Pop singer Rita Ora, 27, recently revealed she had frozen her eggs. Lady Victoria Hervey also discussed freezing her eggs - at the age of 41.

The important thing I want to reiterate is it’s good to talk, and to think about fertility much earlier on.

In the UK one in six couples experience problems conceiving so it’s counterproductive to wait until you feel as if the time is exactly right to have children before considering your options.
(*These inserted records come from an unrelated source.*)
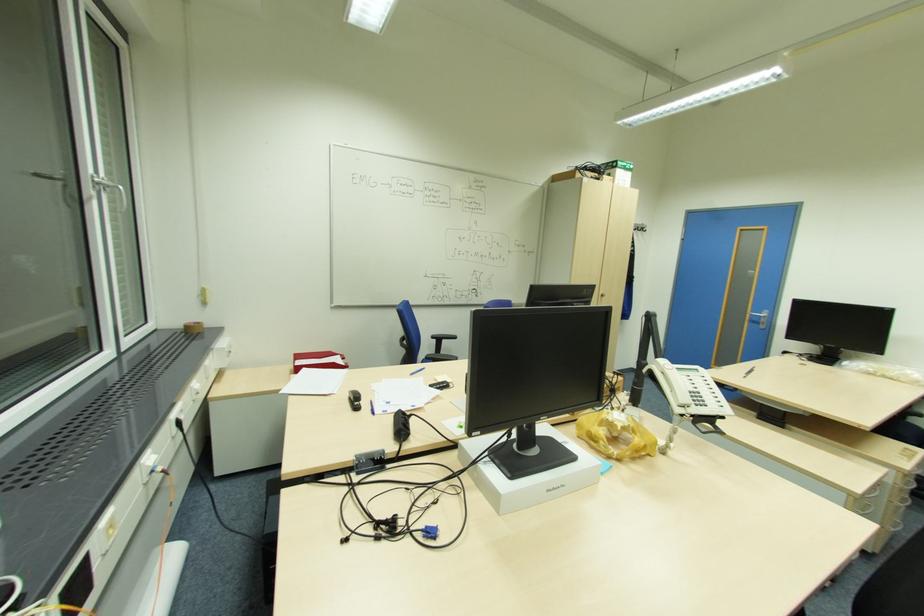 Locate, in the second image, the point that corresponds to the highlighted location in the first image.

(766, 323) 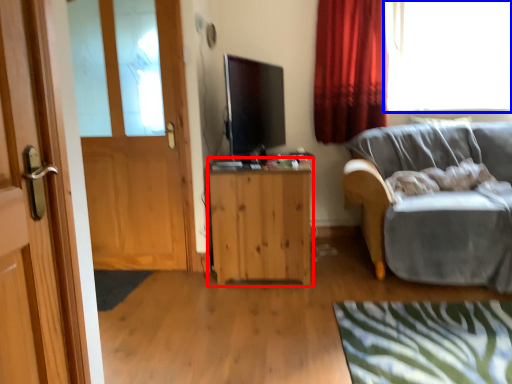 Question: Which point is closer to the camera, cabinetry (highlighted by a red box) or window (highlighted by a blue box)?

Choices:
 (A) cabinetry
 (B) window

Answer: (A) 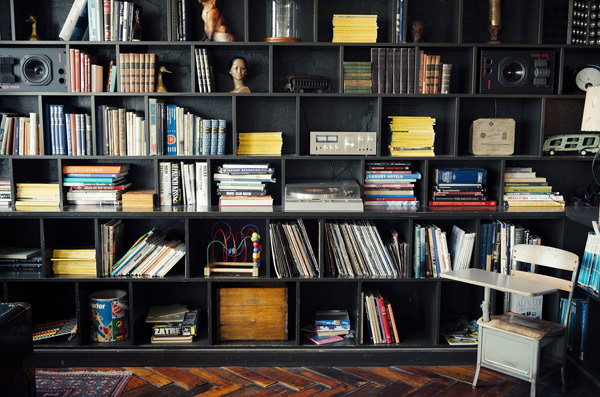 Locate an element on the screen. The image size is (600, 397). vertically shelved books on top shelf is located at coordinates (71, 19), (96, 22), (106, 22), (114, 11), (117, 30), (124, 20), (182, 24), (175, 25).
Of course, there are still many women into their 30s and 40s who want to go ahead with freezing their eggs, fully aware the odds are against them.

Some women want to do whatever they can to increase their chances, even if it’s just by a slim amount. And I can’t blame them.

But as specialists we need to be clear about the woman’s hopes and expectations.

In my opinion, too much emphasis has been placed by some in the medical community on factors other than what is actually likely to lead to a successful pregnancy. This needs to change.